═════ SUPPLIED DATA
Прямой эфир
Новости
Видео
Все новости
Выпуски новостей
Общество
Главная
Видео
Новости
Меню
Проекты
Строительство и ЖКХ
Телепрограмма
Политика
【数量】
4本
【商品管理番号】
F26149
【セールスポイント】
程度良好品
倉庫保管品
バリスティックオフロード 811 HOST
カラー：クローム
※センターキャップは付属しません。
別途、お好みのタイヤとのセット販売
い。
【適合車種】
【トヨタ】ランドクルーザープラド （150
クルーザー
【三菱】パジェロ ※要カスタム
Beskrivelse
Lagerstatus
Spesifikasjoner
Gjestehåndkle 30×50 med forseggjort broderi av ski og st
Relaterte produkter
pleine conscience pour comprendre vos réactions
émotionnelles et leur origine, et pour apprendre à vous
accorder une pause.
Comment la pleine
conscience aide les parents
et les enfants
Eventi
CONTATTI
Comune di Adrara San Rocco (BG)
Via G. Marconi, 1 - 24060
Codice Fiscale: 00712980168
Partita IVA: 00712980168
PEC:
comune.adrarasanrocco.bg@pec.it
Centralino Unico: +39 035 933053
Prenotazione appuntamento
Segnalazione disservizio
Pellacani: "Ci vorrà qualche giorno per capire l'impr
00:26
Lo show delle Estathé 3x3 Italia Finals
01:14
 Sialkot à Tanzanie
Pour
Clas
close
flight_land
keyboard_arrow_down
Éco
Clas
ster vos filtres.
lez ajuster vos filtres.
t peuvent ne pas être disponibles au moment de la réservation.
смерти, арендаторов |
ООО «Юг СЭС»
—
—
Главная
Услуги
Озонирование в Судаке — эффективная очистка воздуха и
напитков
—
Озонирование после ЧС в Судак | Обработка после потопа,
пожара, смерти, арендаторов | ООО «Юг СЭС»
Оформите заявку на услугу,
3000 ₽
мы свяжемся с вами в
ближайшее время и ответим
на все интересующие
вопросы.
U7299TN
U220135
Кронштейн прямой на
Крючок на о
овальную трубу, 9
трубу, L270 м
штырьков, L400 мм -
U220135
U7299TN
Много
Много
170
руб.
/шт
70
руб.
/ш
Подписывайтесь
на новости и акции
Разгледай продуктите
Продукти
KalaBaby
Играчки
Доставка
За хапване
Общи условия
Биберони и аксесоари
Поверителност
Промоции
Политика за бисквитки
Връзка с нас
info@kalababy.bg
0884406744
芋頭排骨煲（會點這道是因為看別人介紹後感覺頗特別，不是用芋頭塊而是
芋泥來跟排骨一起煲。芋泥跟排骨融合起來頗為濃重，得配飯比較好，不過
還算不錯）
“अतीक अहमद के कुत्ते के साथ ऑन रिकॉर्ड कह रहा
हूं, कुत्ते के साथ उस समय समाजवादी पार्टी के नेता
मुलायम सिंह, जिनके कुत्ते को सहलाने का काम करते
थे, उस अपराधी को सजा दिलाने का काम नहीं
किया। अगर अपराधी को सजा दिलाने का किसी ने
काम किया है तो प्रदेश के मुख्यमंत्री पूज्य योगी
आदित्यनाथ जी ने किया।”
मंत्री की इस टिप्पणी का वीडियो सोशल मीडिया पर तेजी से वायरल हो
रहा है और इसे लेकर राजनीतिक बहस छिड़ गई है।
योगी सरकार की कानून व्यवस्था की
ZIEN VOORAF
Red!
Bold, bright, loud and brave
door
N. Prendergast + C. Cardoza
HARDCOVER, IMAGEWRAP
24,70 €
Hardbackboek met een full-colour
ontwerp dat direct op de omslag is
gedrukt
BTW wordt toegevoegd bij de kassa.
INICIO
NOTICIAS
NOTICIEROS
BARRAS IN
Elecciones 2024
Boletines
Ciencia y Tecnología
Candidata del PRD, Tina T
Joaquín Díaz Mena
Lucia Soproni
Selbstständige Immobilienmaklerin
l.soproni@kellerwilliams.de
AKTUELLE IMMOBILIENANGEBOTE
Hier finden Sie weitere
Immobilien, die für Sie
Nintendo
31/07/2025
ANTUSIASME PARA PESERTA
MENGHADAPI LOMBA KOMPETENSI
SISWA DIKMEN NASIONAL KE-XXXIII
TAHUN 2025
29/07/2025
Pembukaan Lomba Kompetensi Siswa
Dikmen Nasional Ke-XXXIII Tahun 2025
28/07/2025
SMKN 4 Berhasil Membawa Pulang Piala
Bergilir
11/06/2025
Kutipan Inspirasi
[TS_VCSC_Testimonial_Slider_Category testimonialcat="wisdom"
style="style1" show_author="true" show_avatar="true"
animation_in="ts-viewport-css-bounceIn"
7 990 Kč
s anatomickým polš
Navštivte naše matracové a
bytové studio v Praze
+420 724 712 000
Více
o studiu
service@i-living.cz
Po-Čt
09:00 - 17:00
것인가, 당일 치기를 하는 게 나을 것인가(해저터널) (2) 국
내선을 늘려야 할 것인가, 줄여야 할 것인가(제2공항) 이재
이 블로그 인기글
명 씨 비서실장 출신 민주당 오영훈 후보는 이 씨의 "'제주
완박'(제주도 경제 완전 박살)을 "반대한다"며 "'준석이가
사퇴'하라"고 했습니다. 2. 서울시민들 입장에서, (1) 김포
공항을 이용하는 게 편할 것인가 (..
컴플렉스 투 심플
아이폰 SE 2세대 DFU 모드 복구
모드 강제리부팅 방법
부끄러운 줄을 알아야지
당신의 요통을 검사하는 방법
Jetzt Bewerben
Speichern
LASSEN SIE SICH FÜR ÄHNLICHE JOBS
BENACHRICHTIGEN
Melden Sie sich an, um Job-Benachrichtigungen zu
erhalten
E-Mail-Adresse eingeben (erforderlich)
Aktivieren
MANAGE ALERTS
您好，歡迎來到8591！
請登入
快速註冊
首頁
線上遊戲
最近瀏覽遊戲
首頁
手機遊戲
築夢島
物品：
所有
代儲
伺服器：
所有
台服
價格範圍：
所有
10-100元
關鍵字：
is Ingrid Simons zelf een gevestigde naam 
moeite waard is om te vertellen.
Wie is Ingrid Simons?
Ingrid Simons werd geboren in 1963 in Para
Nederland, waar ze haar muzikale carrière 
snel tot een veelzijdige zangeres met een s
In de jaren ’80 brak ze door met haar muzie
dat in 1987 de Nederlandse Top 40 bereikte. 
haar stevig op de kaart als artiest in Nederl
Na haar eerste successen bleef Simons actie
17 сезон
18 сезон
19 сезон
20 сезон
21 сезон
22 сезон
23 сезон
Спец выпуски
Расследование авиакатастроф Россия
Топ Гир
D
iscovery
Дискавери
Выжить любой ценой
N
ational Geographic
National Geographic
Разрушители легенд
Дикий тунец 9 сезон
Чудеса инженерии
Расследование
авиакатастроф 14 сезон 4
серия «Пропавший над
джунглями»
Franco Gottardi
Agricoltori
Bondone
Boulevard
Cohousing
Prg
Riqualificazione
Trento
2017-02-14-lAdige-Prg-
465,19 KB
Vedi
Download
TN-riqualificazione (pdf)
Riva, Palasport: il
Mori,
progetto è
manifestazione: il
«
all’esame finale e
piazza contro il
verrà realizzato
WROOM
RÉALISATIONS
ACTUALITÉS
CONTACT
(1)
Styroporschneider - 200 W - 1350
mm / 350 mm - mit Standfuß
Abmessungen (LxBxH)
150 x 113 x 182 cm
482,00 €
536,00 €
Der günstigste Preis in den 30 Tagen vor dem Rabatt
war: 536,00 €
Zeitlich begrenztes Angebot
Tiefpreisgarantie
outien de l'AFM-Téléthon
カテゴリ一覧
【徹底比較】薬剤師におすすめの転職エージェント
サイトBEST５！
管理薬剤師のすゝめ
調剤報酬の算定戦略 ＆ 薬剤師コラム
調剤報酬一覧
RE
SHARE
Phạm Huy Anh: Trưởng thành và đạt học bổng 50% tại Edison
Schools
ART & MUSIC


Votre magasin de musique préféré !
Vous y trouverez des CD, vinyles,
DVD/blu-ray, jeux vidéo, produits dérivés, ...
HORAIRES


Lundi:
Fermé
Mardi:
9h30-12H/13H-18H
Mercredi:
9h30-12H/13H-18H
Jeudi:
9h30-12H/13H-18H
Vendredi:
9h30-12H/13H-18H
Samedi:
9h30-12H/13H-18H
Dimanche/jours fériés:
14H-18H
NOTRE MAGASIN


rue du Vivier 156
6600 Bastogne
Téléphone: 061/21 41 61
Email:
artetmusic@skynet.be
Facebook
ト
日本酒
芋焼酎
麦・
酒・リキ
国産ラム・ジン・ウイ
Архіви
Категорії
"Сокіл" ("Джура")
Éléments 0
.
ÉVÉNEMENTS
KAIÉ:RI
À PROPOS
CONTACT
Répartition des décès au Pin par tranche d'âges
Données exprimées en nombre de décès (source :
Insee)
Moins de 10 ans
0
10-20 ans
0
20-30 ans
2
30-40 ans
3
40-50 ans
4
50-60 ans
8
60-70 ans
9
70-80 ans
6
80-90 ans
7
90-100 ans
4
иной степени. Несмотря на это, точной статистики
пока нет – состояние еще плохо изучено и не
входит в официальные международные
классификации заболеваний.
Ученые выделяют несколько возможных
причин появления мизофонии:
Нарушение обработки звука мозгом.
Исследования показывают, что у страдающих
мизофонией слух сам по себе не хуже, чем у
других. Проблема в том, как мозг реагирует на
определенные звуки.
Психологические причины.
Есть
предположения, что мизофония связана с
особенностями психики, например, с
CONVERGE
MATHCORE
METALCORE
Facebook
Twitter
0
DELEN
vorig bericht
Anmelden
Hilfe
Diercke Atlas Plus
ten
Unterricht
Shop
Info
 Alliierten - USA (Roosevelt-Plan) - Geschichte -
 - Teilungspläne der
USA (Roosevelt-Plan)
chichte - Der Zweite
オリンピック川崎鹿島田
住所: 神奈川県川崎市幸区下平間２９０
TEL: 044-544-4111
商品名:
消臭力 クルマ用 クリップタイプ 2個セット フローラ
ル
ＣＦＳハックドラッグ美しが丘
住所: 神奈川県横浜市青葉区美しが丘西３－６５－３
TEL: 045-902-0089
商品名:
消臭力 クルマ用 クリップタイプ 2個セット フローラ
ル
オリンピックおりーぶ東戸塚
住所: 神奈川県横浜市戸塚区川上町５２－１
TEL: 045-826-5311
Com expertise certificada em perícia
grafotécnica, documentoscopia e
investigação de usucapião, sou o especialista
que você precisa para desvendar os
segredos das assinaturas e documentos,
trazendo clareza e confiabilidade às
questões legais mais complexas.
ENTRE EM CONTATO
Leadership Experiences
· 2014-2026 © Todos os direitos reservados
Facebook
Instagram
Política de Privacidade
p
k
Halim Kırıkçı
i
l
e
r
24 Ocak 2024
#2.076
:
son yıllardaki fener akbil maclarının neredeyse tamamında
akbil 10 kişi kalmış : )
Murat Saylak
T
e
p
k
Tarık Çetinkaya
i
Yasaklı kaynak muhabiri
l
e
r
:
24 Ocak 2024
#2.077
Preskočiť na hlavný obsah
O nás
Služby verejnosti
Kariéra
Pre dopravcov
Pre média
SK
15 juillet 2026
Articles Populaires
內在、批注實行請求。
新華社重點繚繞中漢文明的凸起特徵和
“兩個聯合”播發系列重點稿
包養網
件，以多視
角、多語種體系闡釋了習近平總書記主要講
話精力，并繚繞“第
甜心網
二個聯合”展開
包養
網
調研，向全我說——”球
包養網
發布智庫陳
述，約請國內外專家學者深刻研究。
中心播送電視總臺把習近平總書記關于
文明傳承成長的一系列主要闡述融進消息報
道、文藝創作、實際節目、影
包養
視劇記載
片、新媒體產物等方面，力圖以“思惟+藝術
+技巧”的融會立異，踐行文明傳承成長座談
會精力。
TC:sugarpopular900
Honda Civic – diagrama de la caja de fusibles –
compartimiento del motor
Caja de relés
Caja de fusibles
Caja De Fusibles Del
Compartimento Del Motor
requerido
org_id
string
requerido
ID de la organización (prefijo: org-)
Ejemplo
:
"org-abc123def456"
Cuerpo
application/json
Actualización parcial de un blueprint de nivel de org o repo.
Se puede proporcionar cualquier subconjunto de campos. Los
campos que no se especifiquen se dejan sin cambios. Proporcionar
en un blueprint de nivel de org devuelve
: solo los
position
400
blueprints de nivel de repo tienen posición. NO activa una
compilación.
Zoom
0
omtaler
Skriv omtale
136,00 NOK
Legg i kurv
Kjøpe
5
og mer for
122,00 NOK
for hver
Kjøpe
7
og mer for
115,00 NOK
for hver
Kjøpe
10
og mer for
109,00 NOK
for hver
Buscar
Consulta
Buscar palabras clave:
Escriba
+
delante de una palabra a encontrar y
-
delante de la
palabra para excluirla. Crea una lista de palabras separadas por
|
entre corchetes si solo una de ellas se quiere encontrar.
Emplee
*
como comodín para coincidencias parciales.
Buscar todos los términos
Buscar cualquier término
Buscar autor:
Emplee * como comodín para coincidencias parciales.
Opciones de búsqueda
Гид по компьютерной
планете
══════════
WHAT TO PRODUCE:
From the material above, set down exactly the lines between the line holding "Vous y trouverez" and the line holding "Téléphone: 061/21 41 61", inclusive. Include nothing else.

SOLUTION:
Vous y trouverez des CD, vinyles,
DVD/blu-ray, jeux vidéo, produits dérivés, ...
HORAIRES


Lundi:
Fermé
Mardi:
9h30-12H/13H-18H
Mercredi:
9h30-12H/13H-18H
Jeudi:
9h30-12H/13H-18H
Vendredi:
9h30-12H/13H-18H
Samedi:
9h30-12H/13H-18H
Dimanche/jours fériés:
14H-18H
NOTRE MAGASIN


rue du Vivier 156
6600 Bastogne
Téléphone: 061/21 41 61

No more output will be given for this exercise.